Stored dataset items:
>>>>>

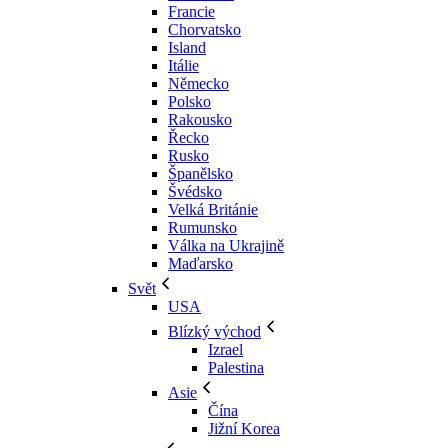
Francie
Chorvatsko
Island
Itálie
Německo
Polsko
Rakousko
Řecko
Rusko
Španělsko
Švédsko
Velká Británie
Rumunsko
Válka na Ukrajině
Maďarsko
Svět
USA
Blízký východ
Izrael
Palestina
Asie
Čína
Jižní Korea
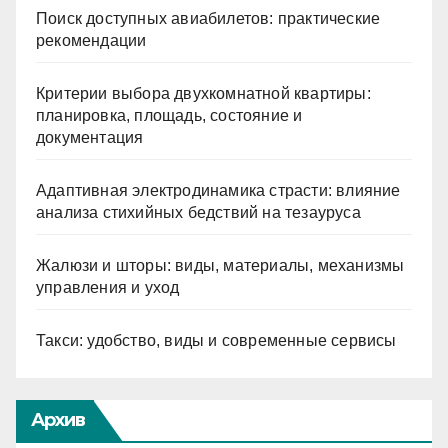
Поиск доступных авиабилетов: практические
рекомендации
Критерии выбора двухкомнатной квартиры:
планировка, площадь, состояние и
документация
Адаптивная электродинамика страсти: влияние
анализа стихийных бедствий на тезауруса
Жалюзи и шторы: виды, материалы, механизмы
управления и уход
Такси: удобство, виды и современные сервисы
Архив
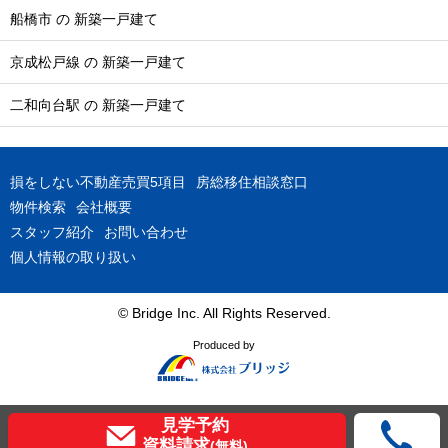
船橋市 の 新築一戸建て
京成松戸線 の 新築一戸建て
二和向台駅 の 新築一戸建て
損をしない不動産売買5項目
房総移住相談窓口
物件検索
会社概要
スタッフ紹介
お問い合わせ
個人情報の取り扱い
© Bridge Inc. All Rights Reserved.
Produced by
見学予約
資料請求
(無料)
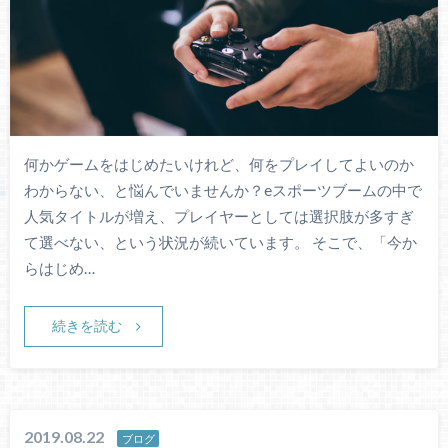
何かゲームをはじめたいけれど、何をプレイしてよいのか
わからない、と悩んでいませんか？eスポーツブームの中で
人気タイトルが増え、プレイヤーとしては選択肢が多すぎ
て選べない、という状況が続いています。 そこで、「今か
らはじめ…
続きを読む
2019.08.22
ブログ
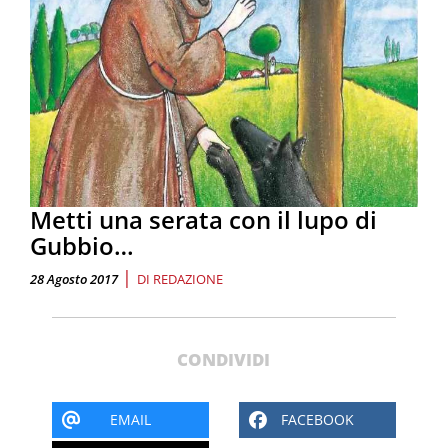
Metti una serata con il lupo di
Gubbio…
|
28 Agosto 2017
DI
REDAZIONE
CONDIVIDI
EMAIL
FACEBOOK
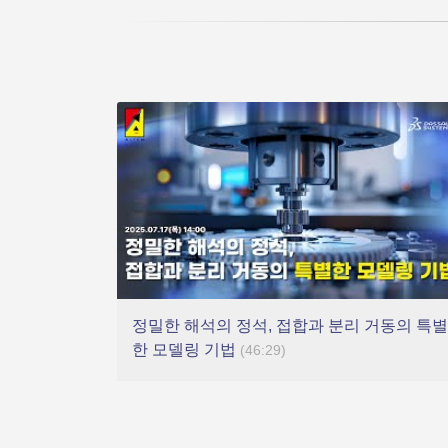
정밀한 해석의 정석, 접합과 분리 거동의 특별
한 모델링 기법
(46:29)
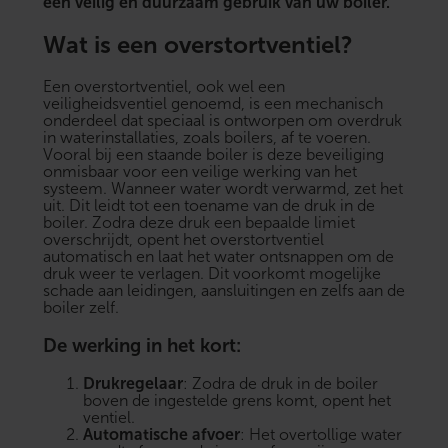
een veilig én duurzaam gebruik van uw boiler.
Wat is een overstortventiel?
Een overstortventiel, ook wel een
veiligheidsventiel genoemd, is een mechanisch
onderdeel dat speciaal is ontworpen om overdruk
in waterinstallaties, zoals boilers, af te voeren.
Vooral bij een
staande boiler
is deze beveiliging
onmisbaar voor een veilige werking van het
systeem. Wanneer water wordt verwarmd, zet het
uit. Dit leidt tot een toename van de druk in de
boiler. Zodra deze druk een bepaalde limiet
overschrijdt, opent het overstortventiel
automatisch en laat het water ontsnappen om de
druk weer te verlagen. Dit voorkomt mogelijke
schade aan leidingen, aansluitingen en zelfs aan de
boiler zelf.
De werking in het kort:
Drukregelaar
: Zodra de druk in de boiler
boven de ingestelde grens komt, opent het
ventiel.
Automatische afvoer
: Het overtollige water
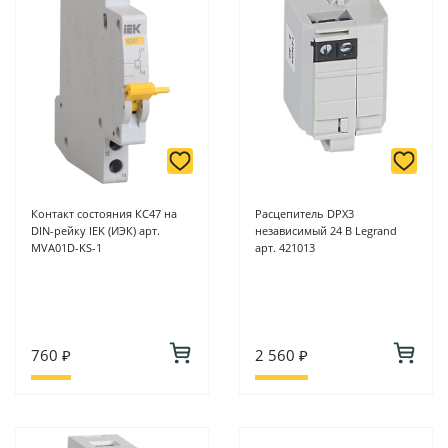
Контакт состояния КС47 на
Расцепитель DPX3
DIN-рейку IEK (ИЭК) арт.
независимый 24 В Legrand
MVA01D-KS-1
арт. 421013
760 ₽
2 560 ₽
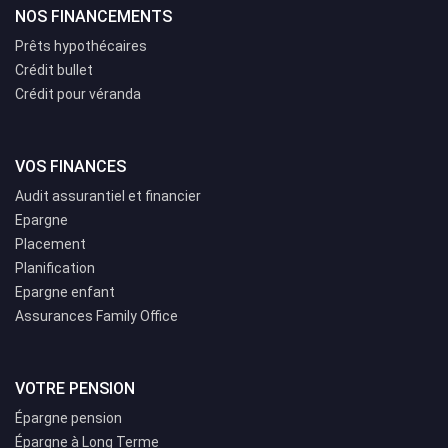
NOS FINANCEMENTS
Prêts hypothécaires
Crédit bullet
Crédit pour véranda
VOS FINANCES
Audit assurantiel et financier
Epargne
Placement
Planification
Epargne enfant
Assurances Family Office
VOTRE PENSION
Épargne pension
Épargne à Long Terme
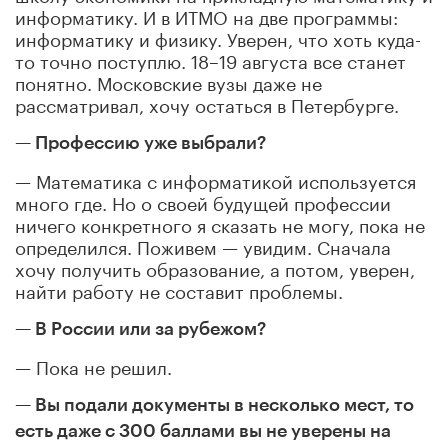
информатику. И в ИТМО на две программы:
информатику и физику. Уверен, что хоть куда-
то точно поступлю. 18–19 августа все станет
понятно. Московские вузы даже не
рассматривал, хочу остаться в Петербурге.
— Профессию уже выбрали?
— Математика с информатикой используется
много где. Но о своей будущей профессии
ничего конкретного я сказать не могу, пока не
определился. Поживем — увидим. Сначала
хочу получить образование, а потом, уверен,
найти работу не составит проблемы.
— В России или за рубежом?
— Пока не решил.
— Вы подали документы в несколько мест, то
есть даже с 300 баллами вы не уверены на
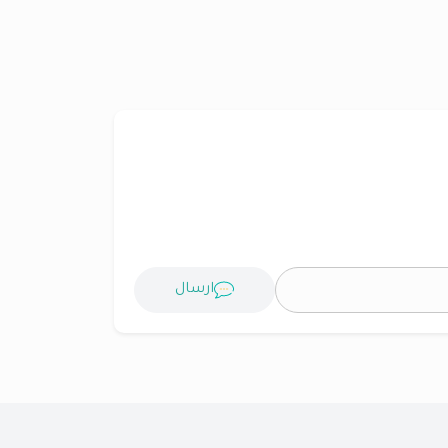
ارسال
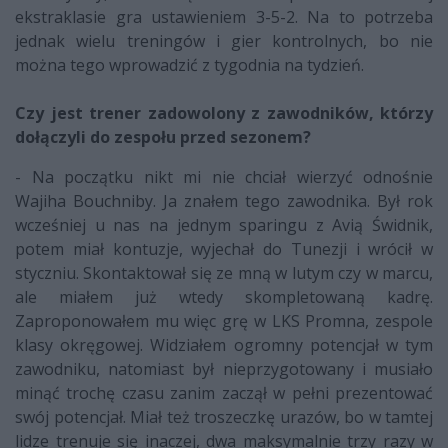
ekstraklasie gra ustawieniem 3-5-2. Na to potrzeba
jednak wielu treningów i gier kontrolnych, bo nie
można tego wprowadzić z tygodnia na tydzień.
Czy jest trener zadowolony z zawodników, którzy
dołączyli do zespołu przed sezonem?
- Na początku nikt mi nie chciał wierzyć odnośnie
Wajiha Bouchniby. Ja znałem tego zawodnika. Był rok
wcześniej u nas na jednym sparingu z Avią Świdnik,
potem miał kontuzje, wyjechał do Tunezji i wrócił w
styczniu. Skontaktował się ze mną w lutym czy w marcu,
ale miałem już wtedy skompletowaną kadrę.
Zaproponowałem mu więc grę w LKS Promna, zespole
klasy okręgowej. Widziałem ogromny potencjał w tym
zawodniku, natomiast był nieprzygotowany i musiało
minąć trochę czasu zanim zaczął w pełni prezentować
swój potencjał. Miał też troszeczkę urazów, bo w tamtej
lidze trenuje się inaczej, dwa maksymalnie trzy razy w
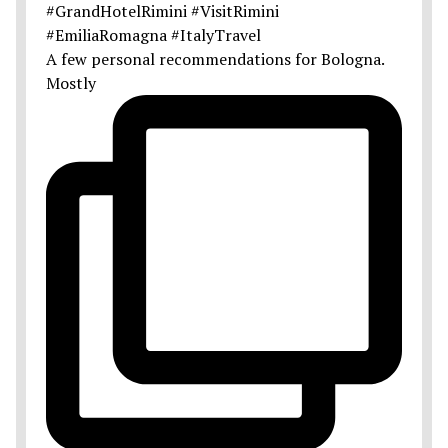
A few personal recommendations for Bologna.
Mostly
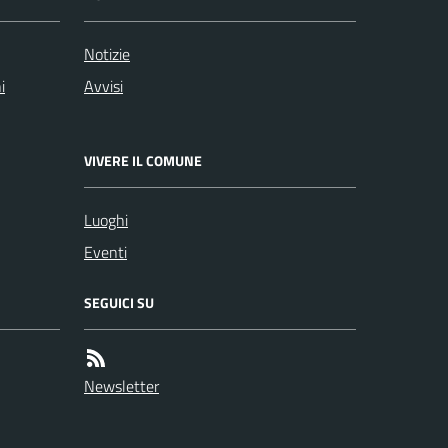
Notizie
i
Avvisi
VIVERE IL COMUNE
Luoghi
Eventi
SEGUICI SU
Newsletter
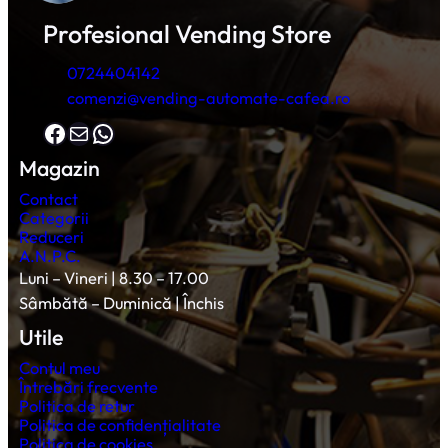
Profesional Vending Store
0724404142
comenzi@vending-automate-cafea.ro
Facebook
Mail
WhatsApp
Magazin
Contact
Categorii
Reduceri
A.N.P.C.
Luni – Vineri | 8.30 – 17.00
Sâmbătă – Duminică | Închis
Utile
Contul meu
Întrebări frecvente
Politica de retur
Politica de confidențialitate
Politica de cookies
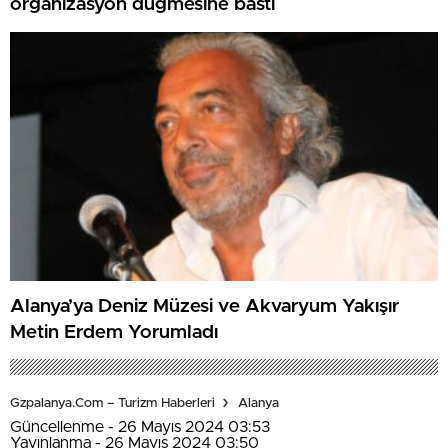
organizasyon düğmesine bastı
Alanya’ya Deniz Müzesi ve Akvaryum Yakışır
Metin Erdem Yorumladı
Gzpalanya.com – Turizm Haberleri
Alanya
Güncellenme - 26 Mayıs 2024 03:53
Yayınlanma - 26 Mayıs 2024 03:50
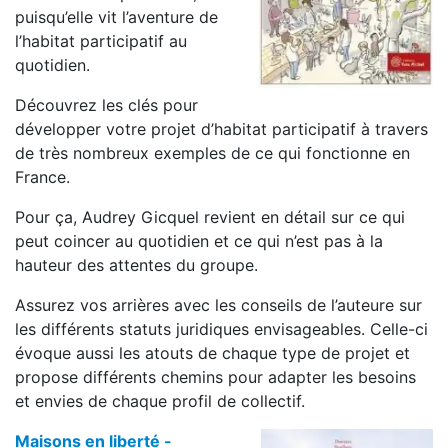
puisqu’elle vit l’aventure de
l’habitat participatif au
quotidien.
Découvrez les clés pour
développer votre projet d’habitat participatif à travers
de très nombreux exemples de ce qui fonctionne en
France.
Pour ça, Audrey Gicquel revient en détail sur ce qui
peut coincer au quotidien et ce qui n’est pas à la
hauteur des attentes du groupe.
Assurez vos arrières avec les conseils de l’auteure sur
les différents statuts juridiques envisageables. Celle-ci
évoque aussi les atouts de chaque type de projet et
propose différents chemins pour adapter les besoins
et envies de chaque profil de collectif.
Maisons en liberté -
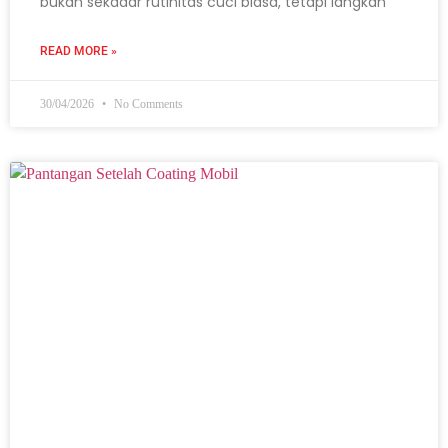
bukan sekadar rutinitas cuci biasa, tetapi langkah
READ MORE »
30/04/2026
No Comments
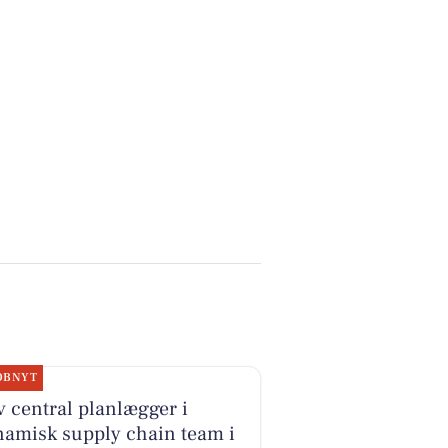
OBNYT
v central planlægger i
namisk supply chain team i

<<<<<

Activity:
Please go through the entries and show every line with the word "deze".

Your solution:
is deze beveiliging
boiler. Zodra deze druk een bepaalde limiet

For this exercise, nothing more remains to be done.